FDA Issues Complete Response Letter to Abeona’s Cell Therapy for Rare Skin Disease

1. The U.S. Food and Drug Administration (FDA) has issued a Complete Response Letter (CRL) to Abeona Therapeutics regarding its cell therapy for a rare skin disease.
2. The cell therapy, known as EB-101, is being developed to treat patients with a severe form of the genetic skin disorder Epidermolysis Bullosa (EB).
3. The CRL indicates that the FDA has completed its review of the Biologics License Application (BLA) for EB-101 and has determined that it cannot approve the application in its current form.
4. The FDA's concerns primarily relate to manufacturing and quality control issues, as well as the need for additional clinical data to support the therapy's safety and efficacy.
5. Abeona Therapeutics has stated that it is committed to working closely with the FDA to address the agency's concerns and to advance the development of EB-101 as a potential treatment for patients with EB.

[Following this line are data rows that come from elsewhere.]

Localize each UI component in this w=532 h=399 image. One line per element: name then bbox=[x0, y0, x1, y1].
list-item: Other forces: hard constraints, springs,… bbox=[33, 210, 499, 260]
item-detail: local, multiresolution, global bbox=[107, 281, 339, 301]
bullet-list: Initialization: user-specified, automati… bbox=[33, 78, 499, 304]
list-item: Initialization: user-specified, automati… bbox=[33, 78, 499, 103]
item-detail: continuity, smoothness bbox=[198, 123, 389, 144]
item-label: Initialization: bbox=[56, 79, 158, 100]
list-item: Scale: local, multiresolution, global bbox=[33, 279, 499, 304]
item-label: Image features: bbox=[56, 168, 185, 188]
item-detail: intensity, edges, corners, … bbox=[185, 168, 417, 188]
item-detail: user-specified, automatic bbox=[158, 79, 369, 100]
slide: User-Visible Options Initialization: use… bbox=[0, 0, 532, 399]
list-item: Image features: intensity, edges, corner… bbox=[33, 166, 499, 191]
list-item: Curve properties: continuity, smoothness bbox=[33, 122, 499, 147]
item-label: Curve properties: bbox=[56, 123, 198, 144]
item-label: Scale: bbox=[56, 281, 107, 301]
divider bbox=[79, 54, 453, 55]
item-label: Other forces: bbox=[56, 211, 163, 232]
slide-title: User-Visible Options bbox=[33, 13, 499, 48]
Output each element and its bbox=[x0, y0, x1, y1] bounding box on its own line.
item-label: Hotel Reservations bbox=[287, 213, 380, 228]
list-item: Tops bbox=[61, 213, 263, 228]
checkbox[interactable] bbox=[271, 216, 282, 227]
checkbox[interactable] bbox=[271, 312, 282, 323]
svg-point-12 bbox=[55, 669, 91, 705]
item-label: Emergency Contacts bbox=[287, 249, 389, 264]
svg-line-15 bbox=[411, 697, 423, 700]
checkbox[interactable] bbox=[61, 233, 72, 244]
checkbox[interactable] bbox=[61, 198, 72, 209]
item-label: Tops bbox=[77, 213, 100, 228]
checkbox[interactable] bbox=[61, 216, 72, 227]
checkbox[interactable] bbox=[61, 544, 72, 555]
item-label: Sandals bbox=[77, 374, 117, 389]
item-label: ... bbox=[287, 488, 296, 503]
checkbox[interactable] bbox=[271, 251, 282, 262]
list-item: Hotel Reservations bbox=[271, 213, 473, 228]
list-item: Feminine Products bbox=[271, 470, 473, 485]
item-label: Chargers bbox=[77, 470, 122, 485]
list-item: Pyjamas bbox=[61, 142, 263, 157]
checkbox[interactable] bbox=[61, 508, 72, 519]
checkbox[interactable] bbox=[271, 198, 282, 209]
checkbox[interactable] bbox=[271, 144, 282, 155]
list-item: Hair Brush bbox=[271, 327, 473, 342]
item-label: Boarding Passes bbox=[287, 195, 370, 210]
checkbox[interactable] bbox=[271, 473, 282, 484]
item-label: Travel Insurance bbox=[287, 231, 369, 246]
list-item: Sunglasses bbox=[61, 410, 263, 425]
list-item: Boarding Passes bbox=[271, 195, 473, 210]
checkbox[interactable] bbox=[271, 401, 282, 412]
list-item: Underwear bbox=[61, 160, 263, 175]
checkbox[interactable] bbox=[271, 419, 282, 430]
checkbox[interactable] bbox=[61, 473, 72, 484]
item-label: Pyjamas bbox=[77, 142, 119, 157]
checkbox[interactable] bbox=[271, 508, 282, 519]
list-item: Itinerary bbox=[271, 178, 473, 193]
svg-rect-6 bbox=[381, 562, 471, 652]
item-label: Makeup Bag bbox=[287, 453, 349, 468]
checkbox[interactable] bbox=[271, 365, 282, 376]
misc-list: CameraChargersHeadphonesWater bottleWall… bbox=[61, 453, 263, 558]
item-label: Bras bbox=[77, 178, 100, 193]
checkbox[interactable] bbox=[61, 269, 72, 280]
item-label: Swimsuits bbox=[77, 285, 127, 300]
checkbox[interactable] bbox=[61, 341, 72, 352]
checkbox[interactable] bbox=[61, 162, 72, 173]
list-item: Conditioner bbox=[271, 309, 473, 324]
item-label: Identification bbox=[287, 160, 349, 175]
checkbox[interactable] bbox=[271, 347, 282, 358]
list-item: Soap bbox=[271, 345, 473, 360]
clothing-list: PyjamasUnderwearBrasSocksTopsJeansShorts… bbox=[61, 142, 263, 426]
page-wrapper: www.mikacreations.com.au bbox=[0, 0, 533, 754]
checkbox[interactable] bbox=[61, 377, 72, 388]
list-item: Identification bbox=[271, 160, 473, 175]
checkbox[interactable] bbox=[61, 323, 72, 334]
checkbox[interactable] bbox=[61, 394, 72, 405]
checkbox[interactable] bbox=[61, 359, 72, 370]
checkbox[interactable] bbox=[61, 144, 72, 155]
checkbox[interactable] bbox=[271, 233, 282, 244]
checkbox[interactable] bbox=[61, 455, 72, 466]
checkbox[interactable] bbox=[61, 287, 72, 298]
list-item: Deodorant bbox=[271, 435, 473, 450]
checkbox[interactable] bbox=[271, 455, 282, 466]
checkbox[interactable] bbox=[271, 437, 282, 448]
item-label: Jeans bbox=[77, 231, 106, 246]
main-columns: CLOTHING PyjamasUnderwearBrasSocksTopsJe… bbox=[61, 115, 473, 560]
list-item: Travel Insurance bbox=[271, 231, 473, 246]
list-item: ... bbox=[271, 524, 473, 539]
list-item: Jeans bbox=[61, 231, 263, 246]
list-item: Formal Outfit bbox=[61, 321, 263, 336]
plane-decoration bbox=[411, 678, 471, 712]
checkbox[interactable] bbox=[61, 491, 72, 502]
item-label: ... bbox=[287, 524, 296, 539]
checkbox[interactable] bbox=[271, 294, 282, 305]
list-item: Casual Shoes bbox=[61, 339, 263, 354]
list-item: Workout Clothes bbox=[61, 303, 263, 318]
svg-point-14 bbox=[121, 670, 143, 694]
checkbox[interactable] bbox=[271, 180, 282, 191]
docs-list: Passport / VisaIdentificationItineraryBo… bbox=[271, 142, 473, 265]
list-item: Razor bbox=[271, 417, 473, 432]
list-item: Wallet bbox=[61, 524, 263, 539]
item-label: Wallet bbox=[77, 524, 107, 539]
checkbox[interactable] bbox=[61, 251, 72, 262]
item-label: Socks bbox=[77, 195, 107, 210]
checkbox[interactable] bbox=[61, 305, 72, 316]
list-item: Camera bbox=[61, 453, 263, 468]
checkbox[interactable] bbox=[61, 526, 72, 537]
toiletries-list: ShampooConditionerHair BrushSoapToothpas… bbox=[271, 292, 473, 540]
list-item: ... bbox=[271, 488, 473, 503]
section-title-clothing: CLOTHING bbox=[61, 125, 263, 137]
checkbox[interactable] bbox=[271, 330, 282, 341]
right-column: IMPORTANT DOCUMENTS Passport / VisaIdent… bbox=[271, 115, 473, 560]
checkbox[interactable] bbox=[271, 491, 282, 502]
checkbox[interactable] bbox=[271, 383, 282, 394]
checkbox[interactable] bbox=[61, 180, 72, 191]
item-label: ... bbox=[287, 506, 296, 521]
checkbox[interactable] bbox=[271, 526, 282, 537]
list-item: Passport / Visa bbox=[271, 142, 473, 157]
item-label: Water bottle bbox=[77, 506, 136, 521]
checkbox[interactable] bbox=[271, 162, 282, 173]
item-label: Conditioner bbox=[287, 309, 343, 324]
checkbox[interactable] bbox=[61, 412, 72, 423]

6. EB is a rare and debilitating genetic disorder that affects the skin and mucous membranes, causing painful blisters and wounds that can lead to serious complications, including infections, scarring, and even cancer.
7. There is currently no cure for EB, and treatment options are limited, making the development of new therapies like EB-101 critically important for patients and their families.